In another case, Irving Weissman from Stanford Medicine showed that cancer cells carry high levels of a protein called CD47, and antibodies that target this protein can slow the growth of human tumor cells that had been transplanted into mice. In this case, the replication experiment was inconclusive because all the transplanted tumors would spontaneously regress, antibodies or no.

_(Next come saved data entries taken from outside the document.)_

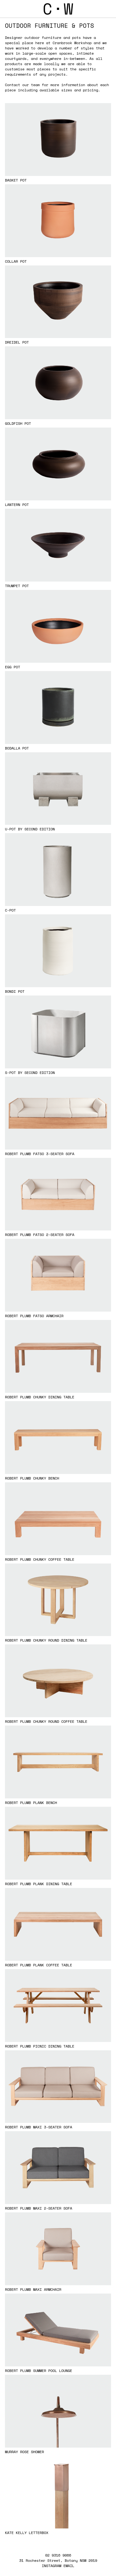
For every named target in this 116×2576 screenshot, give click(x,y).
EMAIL (68, 2565)
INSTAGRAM (51, 2565)
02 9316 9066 (58, 2555)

Some might argue that these differences arise because the project relied on contractors, who lack the experience and artisanal skills of the scientists in the original teams. Iorns disagrees. “The teams were all selected for their technical expertise in the experiments being conducted,” she says. “They routinely run these types of experiments all the time.”

Instead, she and Errington argue that the differences stem from the inherent and underappreciated variability of the cells and animals being used in these studies. In psychology, researchers who replicate a study have no choice but to recruit different volunteers, who might differ from the original sample in critical ways. But in theory, cancer biologists should be able to use the exact same lineage of cells or breed of rodents—genetically identical and sourced from the same suppliers—which should behave in the same way. “But some of these models kind of fell apart, and you can’t dismiss that,” says Errington. He hopes that these results will spur other scientists to better explore those variations, and include more quality control steps in their work.

And perhaps the most important result from the project so far, as Daniel Engber wrote in Slate, is that it has been “a hopeless slog.” “If people had deposited raw data and full protocols at the time of publication, we wouldn’t have to go back to the original authors,” says Iorns. That would make it much easier for scientists to truly check each other’s work.

The National Institutes of Health seem to agree. In recently released guidelines, meant to improve the reproducibility of research, they recommend that journals ask for more thorough methods sections and more sharing of data. And in this, the Reproducibility Project have modelled the change they want to see, documenting every step of their project on a wiki.

“We want to applaud replication efforts like this,” says Atul Butte from the University of California, San Francisco, whose study was among the two that were successfully reproduced. “It is important for the public to have trust in scientists, and belief in the veracity of our published findings.” But he suggests that the team chooses their targeted studies in a “more impactful manner”—not by citations, but by those that are most likely to lead to new treatments.

In the meantime, the team still needs to finish its first wave of replications. They initially set out to replicate 50 old papers, but the unexpectedly high costs of doing so have forced them to scale back. “In the end, we think we’ll complete 30,” says Iorns.